In the Kitchen with Sigona’s Featuring: Fresh Pressed Olive Oils and Salads

Carmelo’s Simple, Easy Vinaigrette

Tossed greens with evoo and balsamicThis one is so simple, basic and easy I couldn’t help but call it just that: a simple, easy vinaigrette. I like to keep a mixture of this handy for a quick lunch when I’m on the go. It’s also easy to bottle and take to work.

Directions: In a medium bowl, whisk together the minced shallot and balsamic. While whisking, drizzle in the olive oil (this will help emulsify the mixture). Let it stand for 5 minutes to let the flavors meld and the heat in the shallot “soften.”

If desired, based on your taste, add more or less of oil or balsamic to fit what you like best.

This mixture can be stored at room temperature for up to three days. I like to keep it out of the fridge to keep the oil from congealing.

Salad tips: When mixing a salad, be sure all leaves are dry. This will help to ensure all leaves are coats with the dressing and not diluted with water. I think one of the greatest things the produce industry has ever done to provide super healthy, ready-to-use veggies. Earthbound Farms Organic Spring mix comes prewashed and ready to use, and it’s packed with organic, super food phytonutrients!

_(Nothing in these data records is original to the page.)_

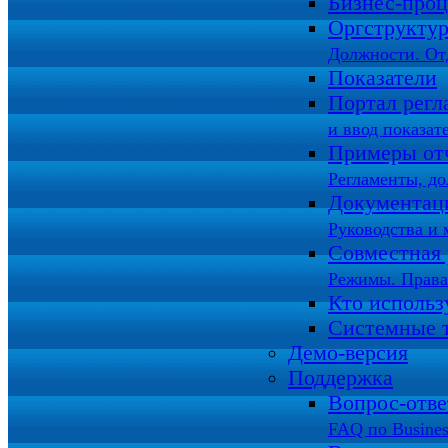
Бизнес-про
Оргструкту
Должности. От
Показатели
Портал регл
и ввод показат
Примеры от
Регламенты, д
Документац
Руководства и 
Совместная 
Режимы. Права
Кто использ
Системные 
Демо-версия
Поддержка
Вопрос-отв
FAQ по Busines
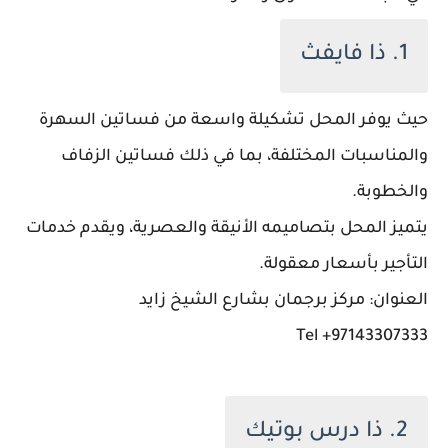
1. ذا فايفث
حيث يوفر المحل تشكيلة واسعة من فساتين السهرة
والمناسبات المختلفة، بما في ذلك فساتين الزفاف
والخطوبة.
يتميز المحل بتصاميمه الأنيقة والعصرية، ويقدم خدمات
التأجير بأسعار معقولة.
العنوان: مركز برجمان بشارع الشيخ زايد
97143307333+ Tel
2. ذا درس بوتيك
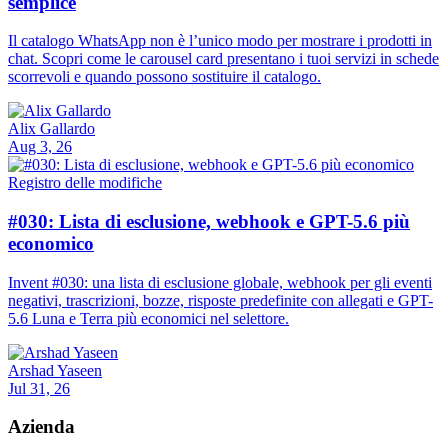
semplice
Il catalogo WhatsApp non è l’unico modo per mostrare i prodotti in
chat. Scopri come le carousel card presentano i tuoi servizi in schede
scorrevoli e quando possono sostituire il catalogo.
Alix Gallardo
Aug 3, 26
Registro delle modifiche
#030: Lista di esclusione, webhook e GPT-5.6 più
economico
Invent #030: una lista di esclusione globale, webhook per gli eventi
negativi, trascrizioni, bozze, risposte predefinite con allegati e GPT-
5.6 Luna e Terra più economici nel selettore.
Arshad Yaseen
Jul 31, 26
Azienda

A little of this vinaigrette goes a long way. You don’t want your greens to be swimming in a puddle of vinaigrette! The secret to using less dressing, but still having a delicious salad, is tossing it well…mucho tossing, as I like to say. Make sure all leaves get coated the same and there is no extra heavy or absent taste of the dressing… just a smooth delicious healthy salad.

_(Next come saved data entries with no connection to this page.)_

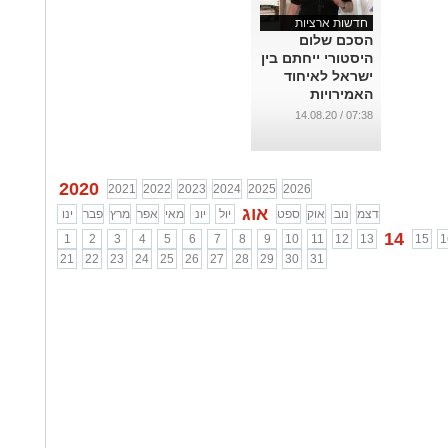
חדשות ארציות
הסכם שלום
היסטורי ייחתם בין
ישראל לאיחוד
האמירויות
...
07:38 / 14.08.20
2020
2021
2022
2023
2024
2025
2026
אוג
דצמ
נוב
אוק
ספט
יול
יונ
מאי
אפר
מרץ
פבר
ינו
14
1
2
3
4
5
6
7
8
9
10
11
12
13
15
1
21
22
23
24
25
26
27
28
29
30
31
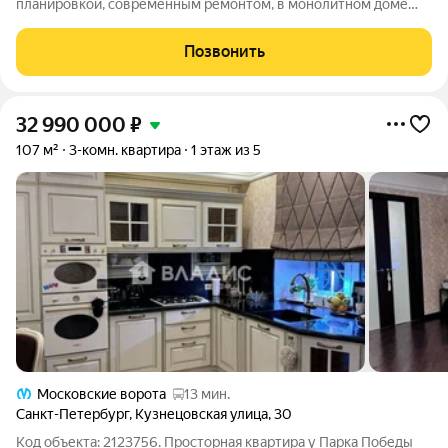
планировкой, современным ремонтом, в монолитном доме
2016 г. Все комнаты изолированы, что обеспечивает комфорт
и приватность. Из окон открывается вид на тихий двор с
Позвонить
закрытой территорией и
32 990 000
₽
107 м²
3-комн. квартира
1 этаж из 5
Московские ворота
13 мин.
Санкт-Петербург
,
Кузнецовская улица
,
30
Код объекта: 2123756. Просторная квартира у Парка Победы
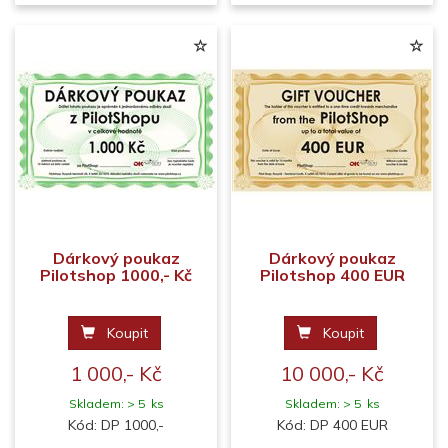
Dárkový poukaz
Dárkový poukaz
Pilotshop 1000,- Kč
Pilotshop 400 EUR
Koupit
Koupit
1 000,- Kč
10 000,- Kč
Skladem: > 5 ks
Skladem: > 5 ks
Kód: DP 1000,-
Kód: DP 400 EUR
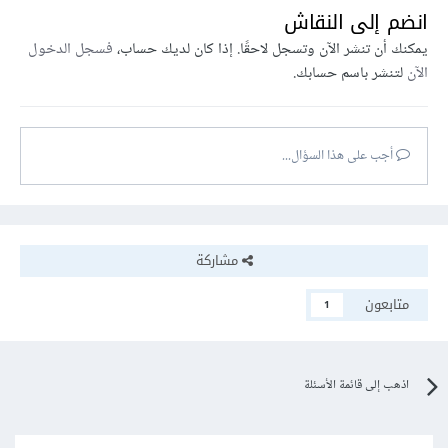
انضم إلى النقاش
يمكنك أن تنشر الآن وتسجل لاحقًا. إذا كان لديك حساب،
فسجل الدخول
الآن
لتنشر باسم حسابك.
أجب على هذا السؤال...
مشاركة
متابعون
1
اذهب إلى قائمة الأسئلة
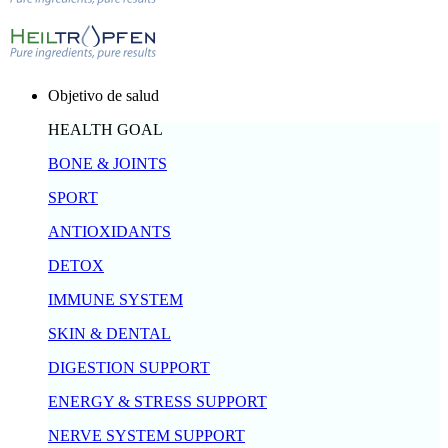
Objetivo de salud
HEALTH GOAL
BONE & JOINTS
SPORT
ANTIOXIDANTS
DETOX
IMMUNE SYSTEM
SKIN & DENTAL
DIGESTION SUPPORT
ENERGY & STRESS SUPPORT
NERVE SYSTEM SUPPORT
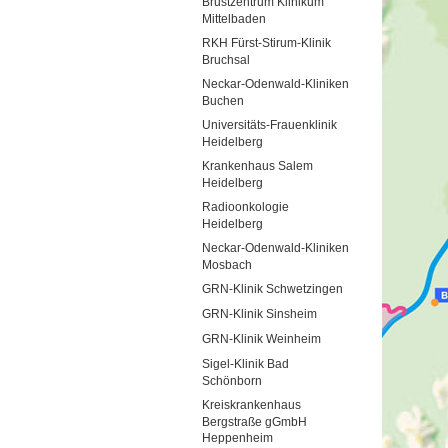
Brustzentrum Klinikum
Mittelbaden
RKH Fürst-Stirum-Klinik
Bruchsal
Neckar-Odenwald-Kliniken
Buchen
Universitäts-Frauenklinik
Heidelberg
Krankenhaus Salem
Heidelberg
Radioonkologie
Heidelberg
Neckar-Odenwald-Kliniken
Mosbach
GRN-Klinik Schwetzingen
GRN-Klinik Sinsheim
GRN-Klinik Weinheim
Sigel-Klinik Bad
Schönborn
Kreiskrankenhaus
Bergstraße gGmbH
Heppenheim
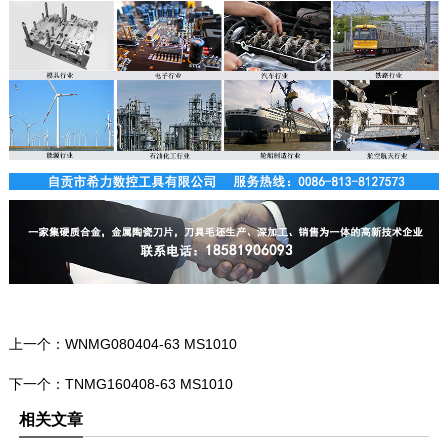
上一个：
WNMG080404-63 MS1010
下一个：
TNMG160408-63 MS1010
相关文章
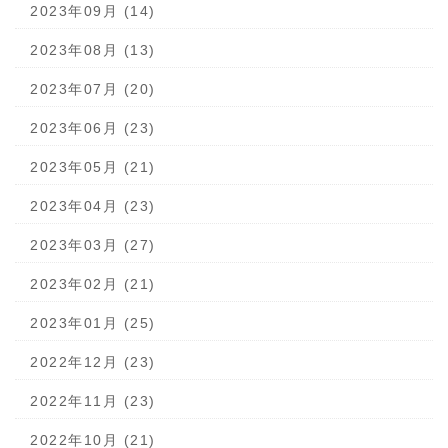
2023年09月 (14)
2023年08月 (13)
2023年07月 (20)
2023年06月 (23)
2023年05月 (21)
2023年04月 (23)
2023年03月 (27)
2023年02月 (21)
2023年01月 (25)
2022年12月 (23)
2022年11月 (23)
2022年10月 (21)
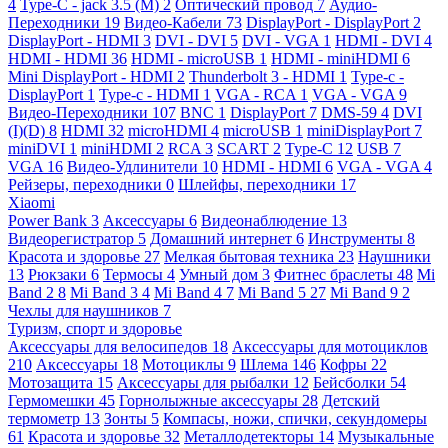
4
Type-C - jack 3.5 (M)
2
Оптический провод
7
Аудио-
Переходники
19
Видео-Кабели
73
DisplayPort - DisplayPort
2
DisplayPort - HDMI
3
DVI - DVI
5
DVI - VGA
1
HDMI - DVI
4
HDMI - HDMI
36
HDMI - microUSB
1
HDMI - miniHDMI
6
Mini DisplayPort - HDMI
2
Thunderbolt 3 - HDMI
1
Type-c -
DisplayPort
1
Type-c - HDMI
1
VGA - RCA
1
VGA - VGA
9
Видео-Переходники
107
BNC
1
DisplayPort
7
DMS-59
4
DVI
(I)(D)
8
HDMI
32
microHDMI
4
microUSB
1
miniDisplayPort
7
miniDVI
1
miniHDMI
2
RCA
3
SCART
2
Type-C
12
USB
7
VGA
16
Видео-Удлинители
10
HDMI - HDMI
6
VGA - VGA
4
Рейзеры, переходники
0
Шлейфы, переходники
17
Xiaomi
Power Bank
3
Аксессуары
6
Видеонаблюдение
13
Видеорегистратор
5
Домашний интернет
6
Инструменты
8
Красота и здоровье
27
Мелкая бытовая техника
23
Наушники
13
Рюкзаки
6
Термосы
4
Умный дом
3
Фитнес браслеты
48
Mi
Band 2
8
Mi Band 3
4
Mi Band 4
7
Mi Band 5
27
Mi Band 9
2
Чехлы для наушников
7
Туризм, спорт и здоровье
Аксессуары для велосипедов
18
Аксессуары для мотоциклов
210
Аксессуары
18
Мотоциклы
9
Шлема
146
Кофры
22
Мотозащита
15
Аксессуары для рыбалки
12
Бейсболки
54
Гермомешки
45
Горнолыжные аксессуары
28
Детский
термометр
13
Зонты
5
Компасы, ножи, спички, секундомеры
61
Красота и здоровье
32
Металлодетекторы
14
Музыкальные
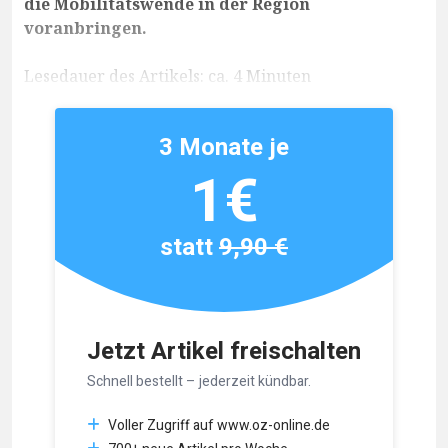
die Mobilitätswende in der Region
voranbringen.
Lesedauer des Artikels: ca. 4 Minuten
3 Monate je
1€
statt
9,90 €
Jetzt Artikel freischalten
Schnell bestellt – jederzeit kündbar.
Voller Zugriff auf www.oz-online.de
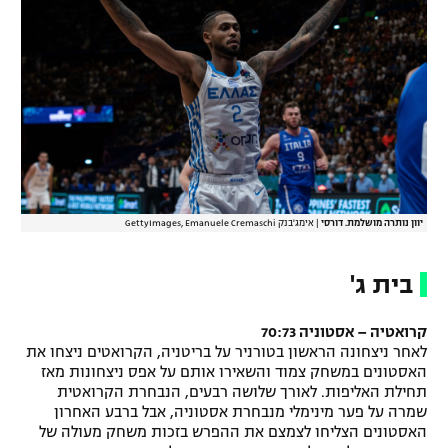
רשיון להקרנה פומבית לבית עסק
הצטרפות לחבילת הערוצים
לוח דרושים – ג'ובנט
תגיות
המגזין
יוון נותרה מושלמת. דורסי
|
אימג'בנק GettyImages, Emanuele Cremaschi
בית ג'
קרואטיה – אסטוניה 70:73
לאחר ניצחונה הראשון בטורניר על בריטניה, הקרואטים ניצחו את
האסטונים במשחק צמוד והשאירו אותם על אפס ניצחונות מאז
תחילת האליפות. לאורך שלושה רבעים, הנבחרת הקרואטית
שמרה על פער מינימלי מנבחרת אסטוניה, אבל ברבע האחרון
האסטונים הצליחו לצמצם את ההפרש בזכות משחק מעולה של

Add to the mix: When greens and vinaigrette need a little something more, consider adding in one or more of the following and toss to coat:

• A Honeycrisp apple (sliced into matchsticks)
• Grilled chicken strips
• Orange segments
• Dried cranberries
• Nuts/seeds (I like pecans, walnuts or pepitas/pumpkin seeds)
• Sliced veggies
• Sliced olives (have you seen our olive bar?)

Creamy Dijon Vinaigrette

Whisking in a little Dijon makes for a richer, thicker dressing while also adding another layer of flavor. A little goes a long way, just remember to toss everything together well to coat evenly. That way you still have a healthy, delicious salad that isn’t swimming in dressing.

Ingredients:

  • 3/4 TBL minced shallots
  • 1/2 TBL Dijon mustard
  • 3 TBL Sigona’s Traditional 12-year-aged balsamic
  • 3 TBL Sigona’s Fresh Press California Koroneiki extra virgin olive oil

Directions: In a medium bowl, whisk together the minced shallot, Dijon and balsamic. While whisking, drizzle in the olive oil (this will help emulsify the mixture). Let it stand for 5 minutes to let the flavors meld and the heat in the shallot “soften.”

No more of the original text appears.